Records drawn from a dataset
------------------------------------------------

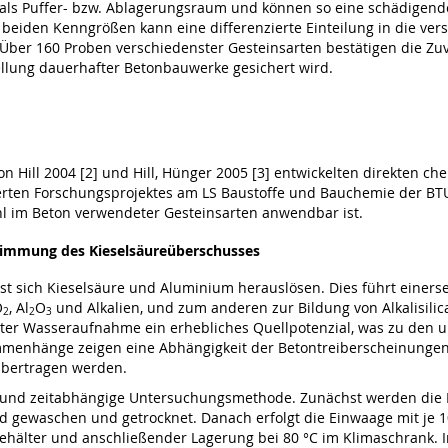
 als Puffer- bzw. Ablagerungsraum und können so eine schädigende
 beiden Kenngrößen kann eine differenzierte Einteilung in die ver
. Über 160 Proben verschiedenster Gesteinsarten bestätigen die Zuv
llung dauerhafter Betonbauwerke gesichert wird.
n Hill 2004 [2] und Hill, Hünger 2005 [3] entwickelten direkten c
erten Forschungsprojektes am LS Baustoffe und Bauchemie der BTU
ahl im Beton verwendeter Gesteinsarten anwendbar ist.
stimmung des Kieselsäureüberschusses
st sich Kieselsäure und Aluminium herauslösen. Dies führt einers
O
, Al
O
und Alkalien, und zum anderen zur Bildung von Alkalisili
2
2
3
t unter Wasseraufnahme ein erhebliches Quellpotenzial, was zu de
ammenhänge zeigen eine Abhängigkeit der Betontreiberscheinunge
übertragen werden.
- und zeitabhängige Untersuchungsmethode. Zunächst werden die 
ßend gewaschen und getrocknet. Danach erfolgt die Einwaage mit je
ehälter und anschließender Lagerung bei 80 °C im Klimaschrank. Im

------------------------------------------------

*ACTIVITY:* Output the lines above in full and exactly. Leave out every picture.

*TASK ANSWER:*
 als Puffer- bzw. Ablagerungsraum und können so eine schädigende
 beiden Kenngrößen kann eine differenzierte Einteilung in die ver
. Über 160 Proben verschiedenster Gesteinsarten bestätigen die Zuv
llung dauerhafter Betonbauwerke gesichert wird.
n Hill 2004 [2] und Hill, Hünger 2005 [3] entwickelten direkten c
erten Forschungsprojektes am LS Baustoffe und Bauchemie der BTU
ahl im Beton verwendeter Gesteinsarten anwendbar ist.
stimmung des Kieselsäureüberschusses
st sich Kieselsäure und Aluminium herauslösen. Dies führt einers
O
, Al
O
und Alkalien, und zum anderen zur Bildung von Alkalisili
2
2
3
t unter Wasseraufnahme ein erhebliches Quellpotenzial, was zu de
ammenhänge zeigen eine Abhängigkeit der Betontreiberscheinunge
übertragen werden.
- und zeitabhängige Untersuchungsmethode. Zunächst werden die 
ßend gewaschen und getrocknet. Danach erfolgt die Einwaage mit je
ehälter und anschließender Lagerung bei 80 °C im Klimaschrank. Im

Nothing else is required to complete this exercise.